All of the preparations and planning paid off on the night of Voices from the Past. The event began at the entrance to Asa Bales Park, where tents and displays were set up to represent each of the organizations involved.
The historical society also arranged several demonstrations, such as corn shucking, bucket making, and pioneer games. This gave attendees something to do while waiting for their tour to begin, and the activities were a hit with the kids.
Once on the tour, groups were led to the first cemetery by a volunteer guide dressed in period-appropriate clothing. Along the way, attendees were greeted by a guitarist on a hay bale and other points of interest to keep the walk entertaining. The guides told the history of the 1830s cemetery and other tales about Westfield’s role in the anti-slavery movement, the Underground Railroad, and the Quakers who founded the town.
At Asa Bales Park, guests met the park’s namesake and his wife, one of Westfield’s first doctors, a Civil War soldier, and his mother.
The groups next traveled to Hadley Park, a pocket park in the heart of downtown, where they learned about the history of homes and businesses from the guides along the way. At the park, they met namesake Roy Hadley and another former business person and active citizen, both born around the turn of the century.
The tour continued on to Old Friends Cemetery Park, site of Westfield’s first cemetery and a park that recently underwent a major renovation. Here, the tour groups heard from another founding father and benefactor of the cemetery, another Civil War soldier, and one of the most educated women of the late-nineteenth century and namesake of the garden area of the park.
Two elements that made the event truly special were the connection to the actors and the park settings. It is one thing to read the story of founding fathers on a plaque or a website, but it is an entirely different experience to have someone telling the story as that person and being able to interact, allowing people to connect to history on a personal level.

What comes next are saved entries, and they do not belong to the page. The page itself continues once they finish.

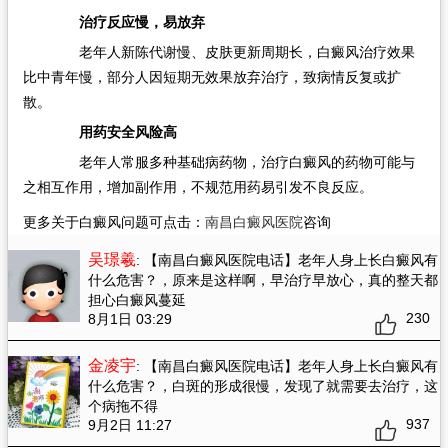
治疗反应慢，易放弃​
老年人新陈代谢慢、皮肤更新周期长，白癜风治疗效果
比中青年慢，部分人因短期无效果放弃治疗，致病情反复或扩
散。​
用药安全风险高​
老年人常服多种基础病药物，治疗白癜风的药物可能与
之相互作用，增加副作用，不规范用药易引发不良反应。
更多关于白癜风问题可点击：
南昌白癜风医院
咨询
吴璟羲
: 【南昌白癜风医院电话】老年人身上长白癜风有
什么危害？
，原来是这样啊，早治疗早放心，真的整天都
担心白癜风蔓延
230
8月1日 03:29
金凌宇
: 【南昌白癜风医院电话】老年人身上长白癜风有
什么危害？
，白斑的形成很慢，发现了就需要去治疗，这
个病拖不得
937
9月2日 11:27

In the midst of the Civil War sesquicentennial, it would be difficult not to be moved by a young man in uniform talking about doing his part for President Abraham Lincoln and revealing he did not make it back home, and his mother relaying how proud she was of his courage and sacrifice.
Making the experience even more of a reality was listening to the stories told at the headstones or burial sites of the people being portrayed. One attendee even spoke about feeling the presence of the people in the parks–not in a frightening, paranormal way, but in a way that made her think they were happy to be remembered.
Some attendees said they would never think about the city the same way and had never appreciated history more. Mission accomplished. Voices from the Past not only brought people of all ages and backgrounds to three parks in one day–a goal of any parks and recreation department–but the citizens learned a great deal.
“All of us are connected to the past, and that link helps us enjoy more fully the present,” said the president of the Westfield-Washington Historical Society.
So, when planning your next events, don’t just consider the latest trends, but look to your community’s past for inspiration. You do not need a pre-Civil War cemetery to host a living history event because every community has voices to be heard that should not be forgotten.